Georges — émancipé depuis un mois seulement — n’en est pas tout à fait arrivé à ce degré de métamorphose. Il est encore plus écolier qu’homme. Cependant, nier qu’il a déjà fait des progrès dans ce sens et qu’il marche dans la voie, qui mène à un résultat tangible, serait nier l’existence du soleil, par un beau jour de juillet.

Voyez plutôt. Il lit, de temps à autres, les journaux et fait grand cas de ce qu’ils disent sur la Turquie. Mais l’épithète de malade, que certains politiqueurs appliquent à cette contrée féérique, choque énormément Labrosse. Chaque fois qu’un malencontreux écrivain laisse échapper ce mot, en traitant les affaires d’Orient, il est sûr de faire déborder la bile de Georges et de subir une volée d’arguments, plus serrés les uns que les autres — lesquels lui prouvent, clair comme le jour, qu’il n’est qu’un sot et un envieux.

Quelque bizarre que soit cette opinion, c’en est une, néanmoins. Personne ne la lui a soufflée ni imposée, et maître Labrosse en est bien le père.

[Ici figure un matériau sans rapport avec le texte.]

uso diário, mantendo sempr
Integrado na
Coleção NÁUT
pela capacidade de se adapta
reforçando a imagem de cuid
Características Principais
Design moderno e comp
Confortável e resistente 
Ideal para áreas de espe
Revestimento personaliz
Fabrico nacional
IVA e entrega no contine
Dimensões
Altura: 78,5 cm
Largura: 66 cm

Nous lui en donnons volontiers crédit, et nous voyons, avec grand plaisir, un indice fort important du commencement de son émancipation morale.

En effet, oser lire les journaux, sans autorisation ; se permettre de les critiquer, de penser autrement qu’eux ; placer en face de leur raisonnement son propre raisonnement — lorsqu’on a toujours été en tutelle morale, — ce sont là des signes évidents que le moi se réveille à demi et risque un œil au soleil.

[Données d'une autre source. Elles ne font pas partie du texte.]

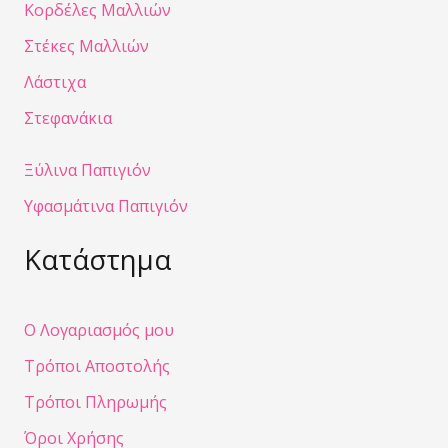
Κορδέλες Μαλλιών
Στέκες Μαλλιών
Λάστιχα
Στεφανάκια
Ξύλινα Παπιγιόν
Υφασμάτινα Παπιγιόν
Κατάστημα
Ο Λογαριασμός μου
Τρόποι Αποστολής
Τρόποι Πληρωμής
Όροι Χρήσης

Mais… c’est tout — quoique peu !

Les éclairs sont rapides et rares ; et la lueur fugitive qu’ils projettent se perd bientôt dans les sombres nuages de la somnolence intellectuelle de notre héros.

Georges se dit qu’il fait bon se laisser vivre de cette vie presque exclusivement végétative, où le corps est l’objet de mille petites attentions et où l’esprit tranquille et léger, ne se fatigue pas à la recherche de cette vaine gloriole du succès, qui occupe tant les hommes.

Il se soucie donc fort peu de ce que l’avenir lui réserve — son idéal étant la continuation, aussi longtemps que possible, du présent. Quant à embrasser une carrière, il n’y a, ma foi ! jamais songé et ne désire aucunement se torturer la cervelle avec une si scabreuse question.

Mais… quelle est la mer — si cachée qu’elle soit — que ne ride jamais le moindre souffle de vent ? quelle est la journée — tant belle et tant longue que Dieu l’ait faite — qui n’ait un déclin ? Où est le ciel dont l’azur ne soit terni par quelque nuage ?

Georges Labrosse — baigné dans cet atmosphère de tiède volupté dont il s’était entouré — fumait un soir son aromatique Attchibouk, nonchalamment étendu sur son moëlleux divan, lorsqu’il fut interrompu dans la contemplation des petits nuages, aux formes coquettes et bizarres, qu’il laissait échapper de ses lèvres, par trois coups bien discrets, frappés à sa porte.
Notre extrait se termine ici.